Iwi Whakamahu draws a crowd smaller than a family group chat
The other day I wrote a fairly balanced piece about the Iwi Whakamahu Heal the Nation tour. It was billed as a movement to heal the country, bring people together, and spark real change. I was sceptical from the start, but I kept an open mind. I even said I would be surprised how many people actually turned up.
In the words of Scribe, the answer was simple. Not many, if any.
To be fair, I acknowledged in my last article that people have jobs. Rent still needs to be paid. Kids still need feeding. Not everyone can just take weeks off work to follow a tour around the country. But when something is sold as a movement that will “heal the nation”, the expectation is momentum. Numbers matter. Energy matters. Right now, both appear to be missing.
What we are seeing instead is a slow realisation that this might not be a movement at all. It looks more like a loosely organised road trip with lofty slogans attached.
Yes, a tree was planted. Good on them. But anyone can plant a tree. That alone is not nation healing. It is basic environmental box ticking, not a breakthrough moment.
Then there is Parliament.
The footage coming out of Wellington is whākn’ embarrassing. From the videos circulating on X, attendance appears to be under 30 people. For something meant to represent a groundswell of national support, that is not just underwhelming, it is damning.
Video source: @magnoliakiwi on X
One video uploaded by Shubz showed someone donating a 500 gram bag of Milo and a few cups.
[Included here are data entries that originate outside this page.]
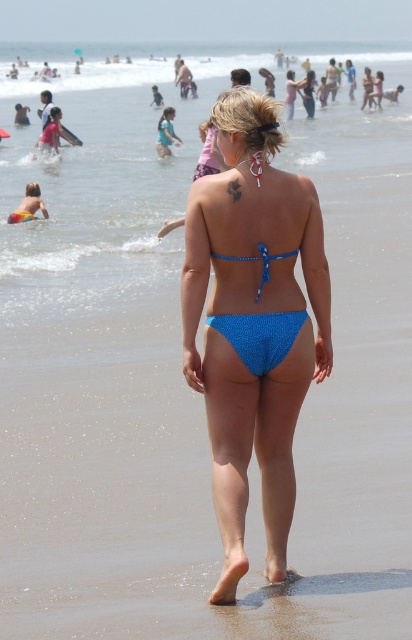 Does matte pink swimsuit at upper left appear on the right side of light blue fabric bikini top at upper center?

No, matte pink swimsuit at upper left is not to the right of light blue fabric bikini top at upper center.

Who is more distant from viewer, (x=51, y=148) or (x=177, y=136)?

Point (x=177, y=136)

Find the location of a particular element. matte pink swimsuit at upper left is located at coordinates (51, 131).

Is blue fabric bikini at center thinner than blue glittery bikini bottom at center?

In fact, blue fabric bikini at center might be wider than blue glittery bikini bottom at center.

Who is more distant from viewer, (280, 448) or (267, 336)?

The point (280, 448) is more distant.

Image resolution: width=412 pixels, height=640 pixels. What are the coordinates of `blue fabric bikini at center` in the screenshot? It's located at (252, 320).

Consider the image. Can you confirm if blue glittery bikini bottom at center is shorter than matte pink swimsuit at upper left?

Yes.

Which is behind, point (236, 259) or point (58, 140)?

The point (58, 140) is behind.

You are a GUI agent. You are given a task and a screenshot of the screen. Output one action in this format:
    pyautogui.click(x=<x>, y=<y>)
    Task: Click on the blue glittery bikini bottom at center
    This screenshot has width=412, height=640.
    Given the screenshot: What is the action you would take?
    pyautogui.click(x=259, y=336) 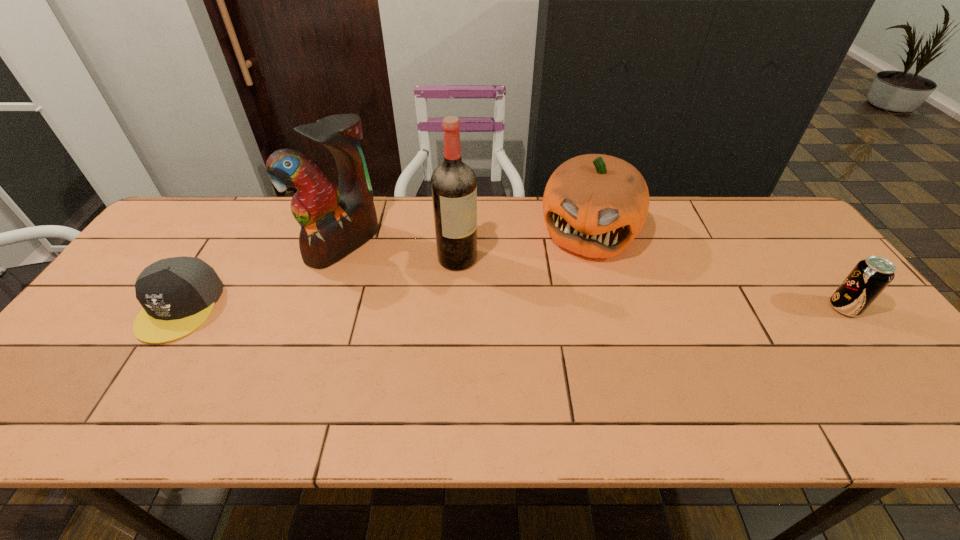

The clip ended with a plea to his 51,000 TikTok followers for more donations. That image alone says more than any critic ever could. A movement that claims to be changing the country should not be surviving on Milo tins and goodwill handouts.
Another video showed the group walking down a street with people in high vis acting as “security”, although it was unclear what they were securing. Traffic was not managed properly. People were wandering down the middle of the road. It looked disorganised, amateur, and unserious.
And that is really the problem here.
This has been marketed as something profound, something transformational. Instead, it feels performative. Symbol over substance. Optics over outcomes.
It must be nice to not have to work and to travel the country for three weeks talking about healing the nation. For most New Zealanders, that is not reality. We clock in. We grind. We keep the lights on. Someone has to.
Anyway, I should get back to it. Food does not put itself on the table, and rum is not getting any cheaper.